While fragile, intangible cultural heritage is an important factor in maintaining cultural diversity in the face of growing globalization. An understanding of the intangible cultural heritage of different communities helps with intercultural dialogue, and encourages mutual respect for other ways of life.

The importance of intangible cultural heritage is not the cultural manifestation itself but rather the wealth of knowledge and skills that is transmitted through it from one generation to the next. The social and economic value of this transmission of knowledge is relevant for minority groups and for mainstream social groups within a State, and is as important for developing States as for developed ones.

To be kept alive, intangible cultural heritage must be relevant to its community, continuously recreated and transmitted from one generation to another.
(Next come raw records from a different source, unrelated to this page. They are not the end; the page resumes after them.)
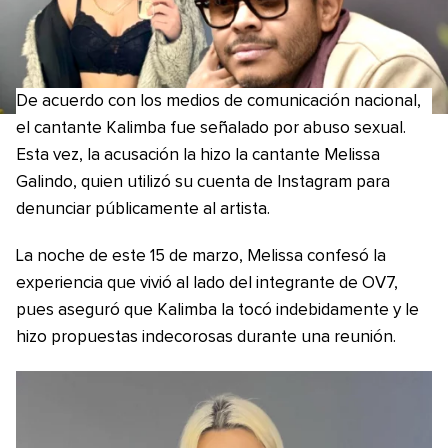
De acuerdo con los medios de comunicación nacional,
el cantante Kalimba fue señalado por abuso sexual.
Esta vez, la acusación la hizo la cantante Melissa
Galindo, quien utilizó su cuenta de Instagram para
denunciar públicamente al artista.
La noche de este 15 de marzo, Melissa confesó la
experiencia que vivió al lado del integrante de OV7,
pues aseguró que Kalimba la tocó indebidamente y le
hizo propuestas indecorosas durante una reunión.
There is a risk that certain elements of intangible cultural heritage could die out or disappear without help, but safeguarding does not mean fixing or freezing intangible cultural heritage in some pure or primordial form. Safeguarding intangible cultural heritage is about the transferring of knowledge, skills and meaning. Transmission – or communicating heritage from generation to generation – is emphasized in the UNESCO Convention rather than the production of concrete manifestations such as dances, songs, musical instruments or crafts. Therefore, to a large extent, any safeguarding measure refers to strengthening and reinforcing the diverse and varied circumstances, tangible and intangible, that are necessary for the continuous evolution and interpretation of intangible cultural heritage, as well as for its transmission to future generations.

Does this mean that intangible heritage should always be safeguarded, or be revitalized at any cost? As any living body, it follows a life cycle and therefore some elements are likely to disappear, after having given birth to new forms of expressions. It might be that certain forms of intangible cultural heritage, despite their economic value, are no longer considered relevant or meaningful for the community itself. As indicated in the Convention, only intangible cultural heritage that is recognized by the communities as theirs and that provides them with a sense of identity and continuity is to be safeguarded. By ‘recognition’, the Convention means a formal or, more often, informal process by which communities acknowledge that specific practices, representations, expressions, knowledge and skills and, if appropriate, associated instruments, objects, artefacts and cultural spaces, form part of their cultural heritage.

Safeguarding measures must always be developed and applied with the consent and involvement of the community itself. In certain cases, public intervention to safeguard a community’s heritage may be undesirable, since it may distort the value such heritage has for its community. Moreover, safeguarding measures must always respect the customary practices governing access to specific aspects of such heritage, for example, sacred intangible cultural heritage manifestations or those that are considered secret.